In calculus, the formal definition of a limit is a foundational concept which introduces precision to the idea of approaching a point. The definition states that for any positive number \(\varepsilon > 0\), there exists a positive number \(\delta > 0\) such that if a point \((x, y)\) is within the distance \(\delta\) of \((a, b)\) without being exactly \((a, b)\), then the value of a function evaluated at \((x, y)\) is within \(\varepsilon\) of its limit value. Mathematically, this is expressed as: if

• \(0 < |(x, y) - (a, b)| < \delta\)

then

• \(|f(x, y) - L| < \varepsilon\)

Understanding this definition is crucial for proving limits, as it provides a structured way to deal with limits in multivariable calculus. It illustrates how we can arbitrarily get close to a limit value \(L\) by making \((x, y)\) suitably close to \((a, b)\).

Triangle Inequality

The triangle inequality is an essential principle in mathematics which states that, for any three points in space, the sum of the lengths of any two sides of a triangle is greater than or equal to the length of the third side. In algebraic terms, for any real numbers \(x\), \(y\), and \(z\), it is expressed as:

• \(|x - y| \leq |x - z| + |z - y|\)

This concept is particularly useful in multivariable calculus when assessing distances and limits. In our particular exercise, the triangle inequality helps in simplifying the expressions obtained from Euclidean distances. By applying it, one can effectively control and bound different parts of our function to stay within specified margin — effectively showing that the function stays within prescribed limits, thus proving our desired limit result.

Euclidean Distance

Within the context of multivariable calculus, the Euclidean distance formula is frequently used to calculate the distance between two points in a plane or space. For two points \((x, y)\) and \((a, b)\), the Euclidean distance is defined as:

• \(\sqrt{(x-a)^2 +(y-b)^2}\)

This formula allows us to determine how far apart the two points are in a straight line.
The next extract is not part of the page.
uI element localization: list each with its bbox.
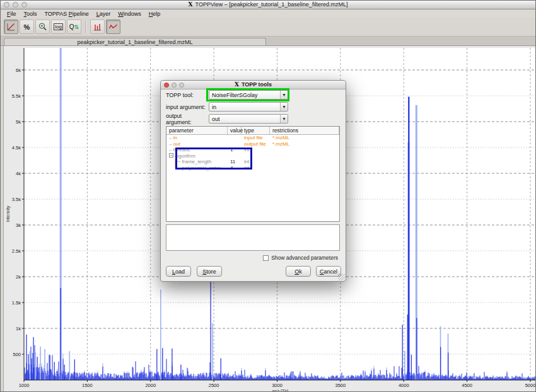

It provides a critical tool for evaluating limits since it connects the notion of "closeness" in multivariable functions. Specifically, in our solution, we used the Euclidean distance to express the condition \(0 < |(x, y) - (a, b)| < \varepsilon\). This helps us determine when we are within the "\(\varepsilon\)-neighborhood" of a point \((a, b)\), a crucial step when applying the formal definition of limits.

Multivariable Limits

Exploring limits in multivariable calculus involves examining the behavior of a function as two or more variables simultaneously approach specific values. Unlike single-variable limits, multivariable limits present additional complexity due to their dependence on more than one variable path toward a point. For function \(f(x, y)\), approaching a point \((a, b)\) implies analyzing all possible paths \((x, y)\) can take to \((a, b)\), and ensuring the function attains a consistent limit value, which remains \(L\). The essence of this verification is straightforward: if every possible path confirms \(f(x, y) \rightarrow L\) as \((x, y) \rightarrow (a, b)\), the multivariable limit holds. Our exercise embraces this complexity by looking at paths defined by Euclidean neighborhoods rather than one-dimensional trajectories alone, offering a robust means to explore and establish limits in a richer, multidimensional setting.